BRICKS contributor Jamie Windust discusses whether we need to break out of our liberal spaces to create real change.
With the combination of our generation’s socially aware stance and the power of social media, it means that sometimes we forget that these liberal spaces we live and co-exist in, are a ‘bubble’. It’s a sad truth, and something that Brexit and the general election sorely reminded us of, our opinions, unfortunately, aren’t the consensus of most people roaming the earth.
Gender and sexuality are something that our generation en masse are incredibly aware of, and are constantly enriched by the information and stories that LGBTQIA+ people share on social media. When we find people that are not educated or are ignorant to trans/gender non-conforming narratives, we inform and discuss this with them, ignoring the so-called ‘cancel culture’ that many social justice speakers have adopted. However, something that is forgotten about in this conversation regularly is the discussion around children’s reactions to trans people, and the responsibility that parents have to inform and educate their children at whatever age they feel appropriate.
“I don’t need to go into all the nitty-gritty of the transphobia and transmisogyny that exists, and I am subject to, although, some instances do catch me off guard, and that’s mainly the reaction of families and small children to my exterior.”
Walking through the world as a non-binary femme person, I don’t need to go into all the nitty-gritty of the transphobia and transmisogyny that exists, and I am subject to, although, some instances do catch me off guard, and that’s mainly the reaction of families and small children to my exterior. My appearance is colourful and extrovert, which I understand can draw attention. However, parents often use my existence and visibility as almost an entertainment tool for their children. And let me assure you, I’m not going to be as distracting and engaging as Peppa Pig on the iPad. It’s a narrative that can appear as harmless or appear as something that doesn’t actually have malicious intentions, but like most people on the streets who stare, admire and gawk at me, it doesn’t matter what the intentions are, they are harmful acts.
We are in a time where the discussion and conversation around trans people is literally making us look like the enemy. Allowing these conversations to continue in the mainstream media has meant that right-wing ideology has crept into the minds of the ‘average white woman’ that can easily be passed down to their families and children. What trans and gender non-conforming people need from parents and carers now, is the ability to understand what’s happening around gender and sexuality in society and educate their children in a way that’s appropriate for them as carers.
The misconception behind this idea of gender and sexuality is that it’s all too X-Rated or inappropriate for children to be told about incredibly basic and incredibly important information that actually benefits their worldview, rather than skewing it. There are plenty of resources out there, such as Stonewall’s Education Champions scheme, or gender-inclusive kids books, that offer education on topics such as gender diversity, sexual orientation and coming out, and initial allyship steps in guess what — a non-intrusive and non-exploitative manner. This will then result in, not only less staring and physical objectification on the streets, but an initial standing of gender exploration and a potential understanding that gender norms and roles are not rigid and restrictive for young children.
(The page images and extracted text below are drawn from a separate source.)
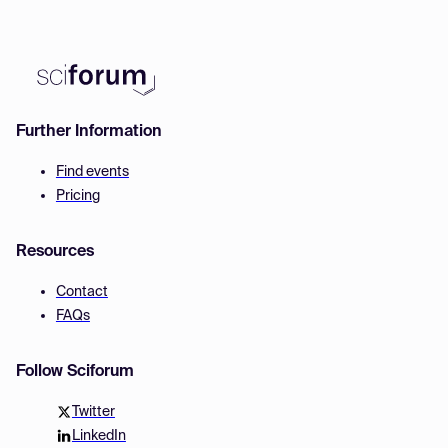
Further Information
Find events
Pricing
Resources
Contact
FAQs
Follow Sciforum
Twitter
LinkedIn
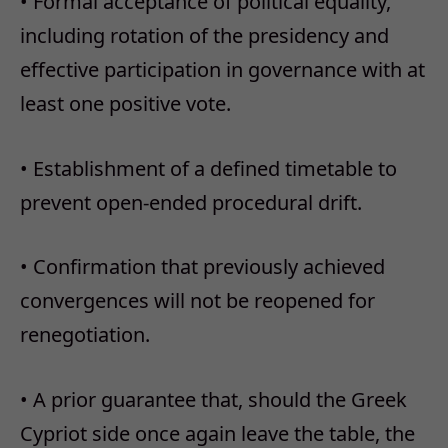
• Formal acceptance of political equality,
including rotation of the presidency and
effective participation in governance with at
least one positive vote.
• Establishment of a defined timetable to
prevent open-ended procedural drift.
• Confirmation that previously achieved
convergences will not be reopened for
renegotiation.
• A prior guarantee that, should the Greek
Cypriot side once again leave the table, the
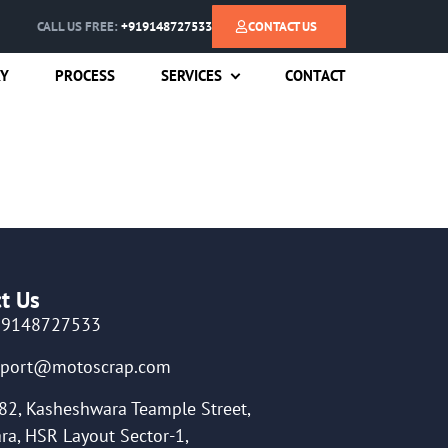
CALL US FREE:
+919148727533
CONTACT US
RY
PROCESS
SERVICES
CONTACT
t Us
19148727533
pport@motoscrap.com
82, Kasheshwara Teample Street,
ra, HSR Layout Sector-1,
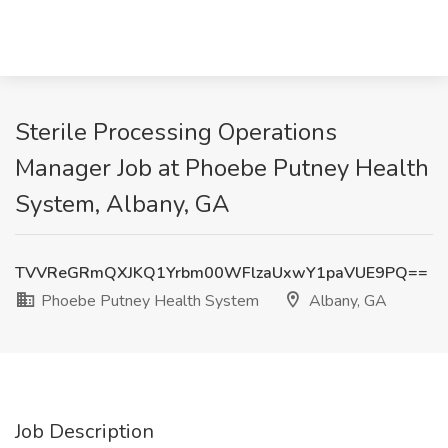
Sterile Processing Operations
Manager Job at Phoebe Putney Health
System, Albany, GA
TVVReGRmQXJKQ1Yrbm00WFlzaUxwY1paVUE9PQ==
Phoebe Putney Health System
Albany, GA
Job Description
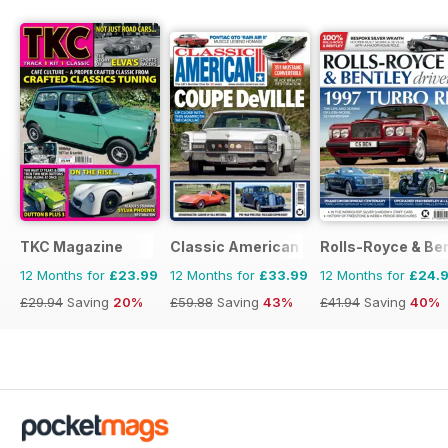
TKC Magazine
Classic American Magazine
Rolls-Royce & Ben
12 Months for
£23.99
12 Months for
£33.99
12 Months for
£24.
£29.94
Saving
20%
£59.88
Saving
43%
£41.94
Saving
40%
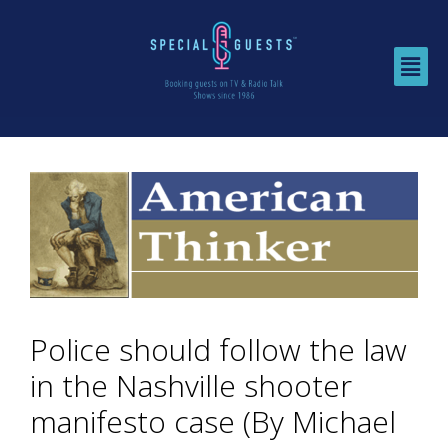
Police should follow the law
in the Nashville shooter
manifesto case (By Michael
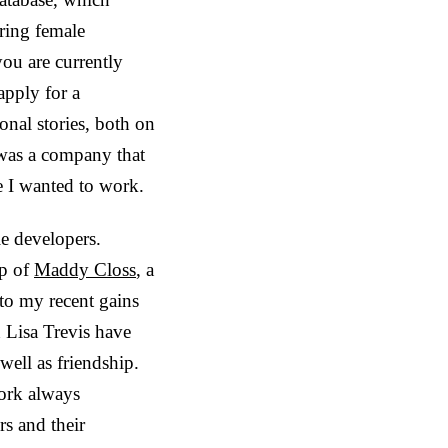
ring female
ou are currently
apply for a
nal stories, both on
s was a company that
ace I wanted to work.
le developers.
ip of
Maddy Closs
, a
 to my recent gains
h L
isa Trevis
have
ell as friendship.
rk always
s and their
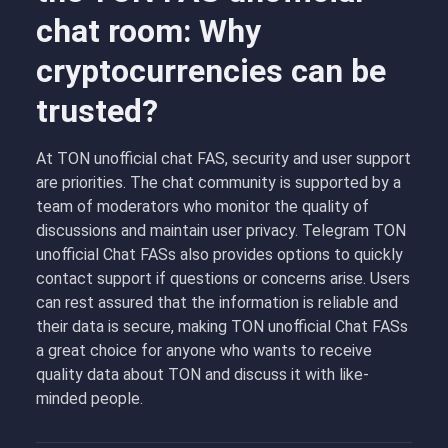
chat room: Why
cryptocurrencies can be
trusted?
At TON unofficial chat FAS, security and user support
are priorities. The chat community is supported by a
team of moderators who monitor the quality of
discussions and maintain user privacy. Telegram TON
unofficial Chat FASs
also provides options to quickly
contact support if questions or concerns arise. Users
can rest assured that the information is reliable and
their data is secure, making TON unofficial Chat FASs
a great choice for anyone who wants to receive
quality data about TON and discuss it with like-
minded people.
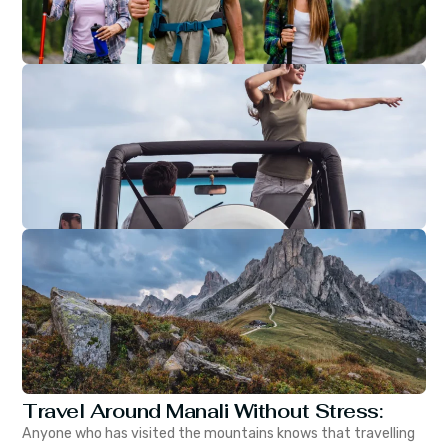
Travel Around Manali Without Stress:
Anyone who has visited the mountains knows that travelling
“Something to end on is that if you’re with children in public, and they’re staring, pointing or laughing at trans/non-binary/gender non-conforming person, call them out on it in a friendly and loving manner and just inform them that all people are different, and this person is choosing to present however they want to present, and that their response may be rude or offensive.”
What’s also important to remember is not only the fact that it can make young people understand other gender diverse people better, but also allows them to explore things for themselves if they’re questioning their gender identity or sexuality. The LGBTQIA+ sex education system in the UK is incredibly poor, a report by The Terrence Higgins Trust, an LGBTQIA+ sexual health charity, found that 97% of respondents in education said that they thought sex and relationships education should be LGBTQIA+ inclusive.
The inclusion of same-sex couples and trans and non-binary people in no way puts children in danger; it just allows them to explore gender and diversity differently and begin to look at the world in a less restrictive way. The notion that by suddenly teachers and sexual health/gender identity professionals coming into schools is in some way ‘indoctrinating children’ is inherently homophobic and transphobic attitudes disguised as concern.
Something to end on is that if you’re with children in public, and they’re staring, pointing or laughing at trans/non-binary/gender non-conforming person, call them out on it in a friendly and loving manner and just inform them that all people are different, and this person is choosing to present however they want to present and that their response may be rude or offensive. Maybe even tell them to wave, or smile, or say hello. This narrative of trans people being dangerous or something to be fearful of is seen in the ways that some parents monitor their children when trans or gender non-conforming people are in the same spaces as them. They shield their child’s eyes or move them away, or in some instances encourage them to laugh and point, and that’s what needs to change.
Embrace us, say hello, and allow seeing us on the streets as a conversation starter to begin to educate and inform your children about the wonderful ways in which gender and sexuality can be explored in society.